Work to complete:
The records that follow should be returned exactly, pictures excluded.

Extracted data entries
● ● ●

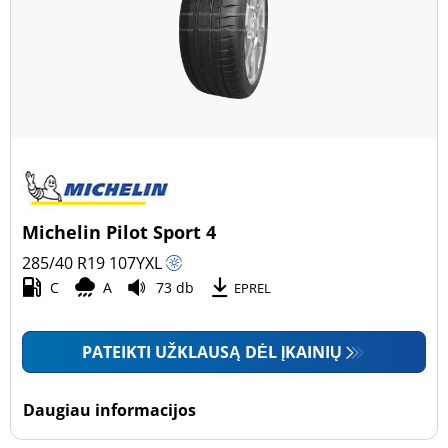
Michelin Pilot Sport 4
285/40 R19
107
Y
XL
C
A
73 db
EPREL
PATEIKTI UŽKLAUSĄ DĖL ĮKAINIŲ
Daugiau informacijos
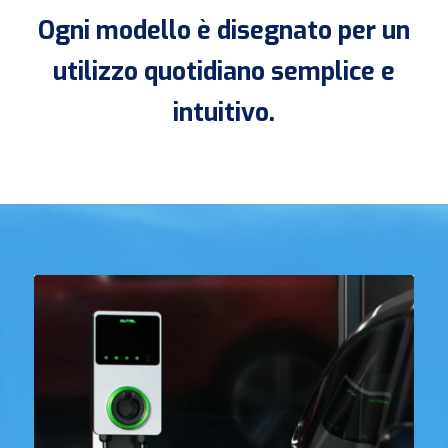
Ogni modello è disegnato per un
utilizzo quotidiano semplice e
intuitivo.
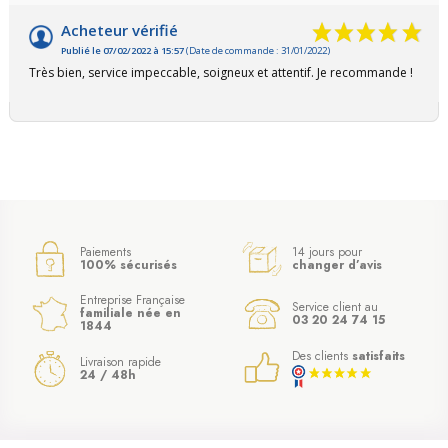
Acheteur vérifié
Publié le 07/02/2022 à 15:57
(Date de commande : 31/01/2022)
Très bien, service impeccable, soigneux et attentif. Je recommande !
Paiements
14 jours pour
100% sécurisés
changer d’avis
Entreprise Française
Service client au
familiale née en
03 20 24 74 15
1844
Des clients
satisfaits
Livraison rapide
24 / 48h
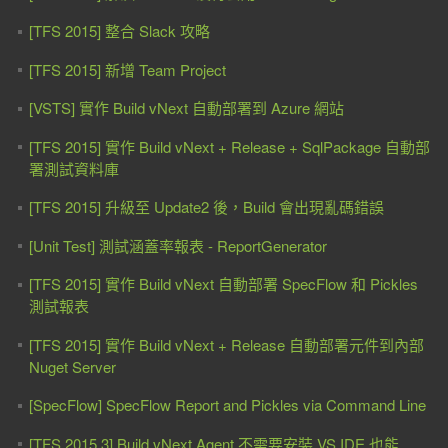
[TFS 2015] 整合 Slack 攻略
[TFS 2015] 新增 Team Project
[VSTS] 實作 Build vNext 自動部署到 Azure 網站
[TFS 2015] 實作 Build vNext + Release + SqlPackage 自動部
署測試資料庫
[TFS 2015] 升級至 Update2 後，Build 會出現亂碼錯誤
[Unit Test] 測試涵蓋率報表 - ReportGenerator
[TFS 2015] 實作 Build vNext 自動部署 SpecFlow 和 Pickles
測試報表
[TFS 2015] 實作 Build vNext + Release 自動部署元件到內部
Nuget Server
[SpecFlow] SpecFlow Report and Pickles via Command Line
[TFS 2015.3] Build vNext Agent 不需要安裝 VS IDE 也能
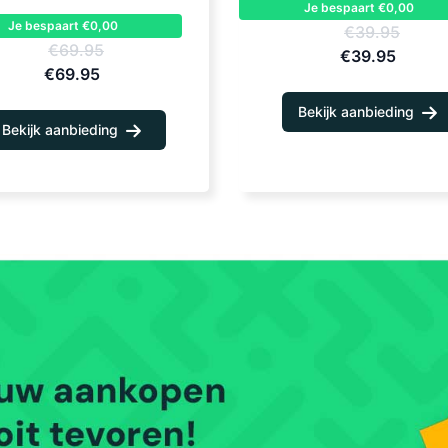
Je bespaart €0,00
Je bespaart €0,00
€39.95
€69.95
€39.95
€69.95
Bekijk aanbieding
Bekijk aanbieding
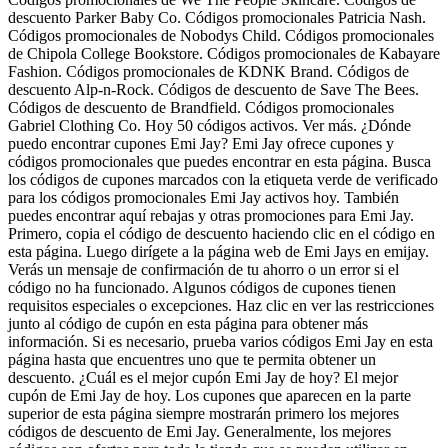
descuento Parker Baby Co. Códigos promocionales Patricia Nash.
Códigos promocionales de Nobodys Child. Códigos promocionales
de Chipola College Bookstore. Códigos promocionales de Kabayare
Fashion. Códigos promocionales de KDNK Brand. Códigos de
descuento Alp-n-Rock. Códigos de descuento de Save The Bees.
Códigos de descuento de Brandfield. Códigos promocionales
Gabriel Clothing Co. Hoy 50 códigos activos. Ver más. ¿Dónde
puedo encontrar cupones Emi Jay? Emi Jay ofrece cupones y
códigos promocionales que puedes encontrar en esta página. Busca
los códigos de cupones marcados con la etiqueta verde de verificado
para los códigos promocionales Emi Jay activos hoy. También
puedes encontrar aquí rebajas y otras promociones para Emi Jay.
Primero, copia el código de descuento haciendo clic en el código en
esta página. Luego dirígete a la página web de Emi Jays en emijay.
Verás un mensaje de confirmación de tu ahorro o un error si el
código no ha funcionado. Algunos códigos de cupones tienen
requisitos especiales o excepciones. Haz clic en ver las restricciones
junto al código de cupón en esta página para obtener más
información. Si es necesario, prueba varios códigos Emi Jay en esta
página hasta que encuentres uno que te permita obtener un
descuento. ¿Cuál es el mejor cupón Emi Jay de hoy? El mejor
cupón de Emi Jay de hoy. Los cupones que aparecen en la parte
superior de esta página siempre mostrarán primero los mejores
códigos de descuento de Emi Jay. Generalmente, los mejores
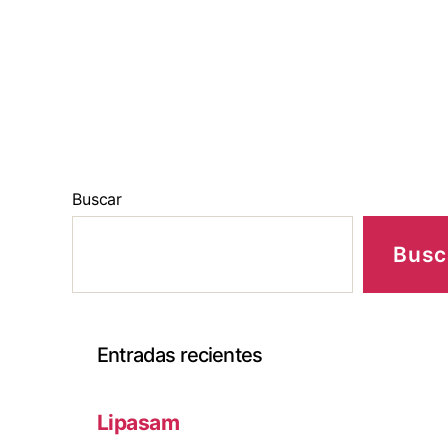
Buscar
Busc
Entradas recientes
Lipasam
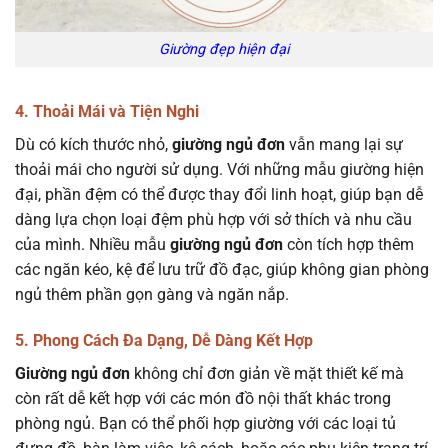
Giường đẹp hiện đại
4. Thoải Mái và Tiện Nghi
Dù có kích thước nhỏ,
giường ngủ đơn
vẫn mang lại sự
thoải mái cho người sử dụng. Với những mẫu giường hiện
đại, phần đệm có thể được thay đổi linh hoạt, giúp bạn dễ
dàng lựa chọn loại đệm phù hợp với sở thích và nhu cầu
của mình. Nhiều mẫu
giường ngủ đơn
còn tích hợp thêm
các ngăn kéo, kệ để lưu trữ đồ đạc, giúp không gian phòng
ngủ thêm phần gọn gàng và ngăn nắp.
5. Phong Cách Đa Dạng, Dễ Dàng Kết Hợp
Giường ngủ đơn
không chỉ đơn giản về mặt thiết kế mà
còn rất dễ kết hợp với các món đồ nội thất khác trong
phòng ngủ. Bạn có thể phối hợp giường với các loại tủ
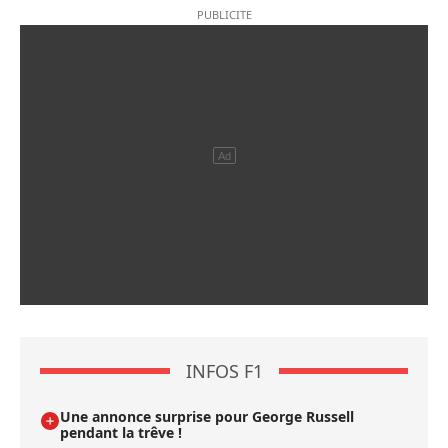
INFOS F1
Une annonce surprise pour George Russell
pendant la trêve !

● ● ●

Answer to this exercise:
Michelin Pilot Sport 4
285/40 R19
107
Y
XL
C
A
73 db
EPREL
PATEIKTI UŽKLAUSĄ DĖL ĮKAINIŲ
Daugiau informacijos
Ogni modello è disegnato per un
utilizzo quotidiano semplice e
intuitivo.
Acheteur vérifié
Publié le 07/02/2022 à 15:57
(Date de commande : 31/01/2022)
Très bien, service impeccable, soigneux et attentif. Je recommande !
Paiements
14 jours pour
100% sécurisés
changer d’avis
Entreprise Française
Service client au
familiale née en
03 20 24 74 15
1844
Des clients
satisfaits
Livraison rapide
24 / 48h
[TFS 2015] 整合 Slack 攻略
[TFS 2015] 新增 Team Project
[VSTS] 實作 Build vNext 自動部署到 Azure 網站
[TFS 2015] 實作 Build vNext + Release + SqlPackage 自動部
署測試資料庫
[TFS 2015] 升級至 Update2 後，Build 會出現亂碼錯誤
[Unit Test] 測試涵蓋率報表 - ReportGenerator
[TFS 2015] 實作 Build vNext 自動部署 SpecFlow 和 Pickles
測試報表
[TFS 2015] 實作 Build vNext + Release 自動部署元件到內部
Nuget Server
[SpecFlow] SpecFlow Report and Pickles via Command Line
[TFS 2015.3] Build vNext Agent 不需要安裝 VS IDE 也能
Je bespaart €0,00
Je bespaart €0,00
€39.95
€69.95
€39.95
€69.95
Bekijk aanbieding
Bekijk aanbieding
descuento Parker Baby Co. Códigos promocionales Patricia Nash.
Códigos promocionales de Nobodys Child. Códigos promocionales
de Chipola College Bookstore. Códigos promocionales de Kabayare
Fashion. Códigos promocionales de KDNK Brand. Códigos de
descuento Alp-n-Rock. Códigos de descuento de Save The Bees.
Códigos de descuento de Brandfield. Códigos promocionales
Gabriel Clothing Co. Hoy 50 códigos activos. Ver más. ¿Dónde
puedo encontrar cupones Emi Jay? Emi Jay ofrece cupones y
códigos promocionales que puedes encontrar en esta página. Busca
los códigos de cupones marcados con la etiqueta verde de verificado
para los códigos promocionales Emi Jay activos hoy. También
puedes encontrar aquí rebajas y otras promociones para Emi Jay.
Primero, copia el código de descuento haciendo clic en el código en
esta página. Luego dirígete a la página web de Emi Jays en emijay.
Verás un mensaje de confirmación de tu ahorro o un error si el
código no ha funcionado. Algunos códigos de cupones tienen
requisitos especiales o excepciones. Haz clic en ver las restricciones
junto al código de cupón en esta página para obtener más
información. Si es necesario, prueba varios códigos Emi Jay en esta
página hasta que encuentres uno que te permita obtener un
descuento. ¿Cuál es el mejor cupón Emi Jay de hoy? El mejor
cupón de Emi Jay de hoy. Los cupones que aparecen en la parte
superior de esta página siempre mostrarán primero los mejores
códigos de descuento de Emi Jay. Generalmente, los mejores
Buscar
Busc
Entradas recientes
Lipasam
Giường đẹp hiện đại
4. Thoải Mái và Tiện Nghi
Dù có kích thước nhỏ,
giường ngủ đơn
vẫn mang lại sự
thoải mái cho người sử dụng. Với những mẫu giường hiện
đại, phần đệm có thể được thay đổi linh hoạt, giúp bạn dễ
dàng lựa chọn loại đệm phù hợp với sở thích và nhu cầu
của mình. Nhiều mẫu
giường ngủ đơn
còn tích hợp thêm
các ngăn kéo, kệ để lưu trữ đồ đạc, giúp không gian phòng
ngủ thêm phần gọn gàng và ngăn nắp.
5. Phong Cách Đa Dạng, Dễ Dàng Kết Hợp
Giường ngủ đơn
không chỉ đơn giản về mặt thiết kế mà
còn rất dễ kết hợp với các món đồ nội thất khác trong
phòng ngủ. Bạn có thể phối hợp giường với các loại tủ
INFOS F1
Une annonce surprise pour George Russell
pendant la trêve !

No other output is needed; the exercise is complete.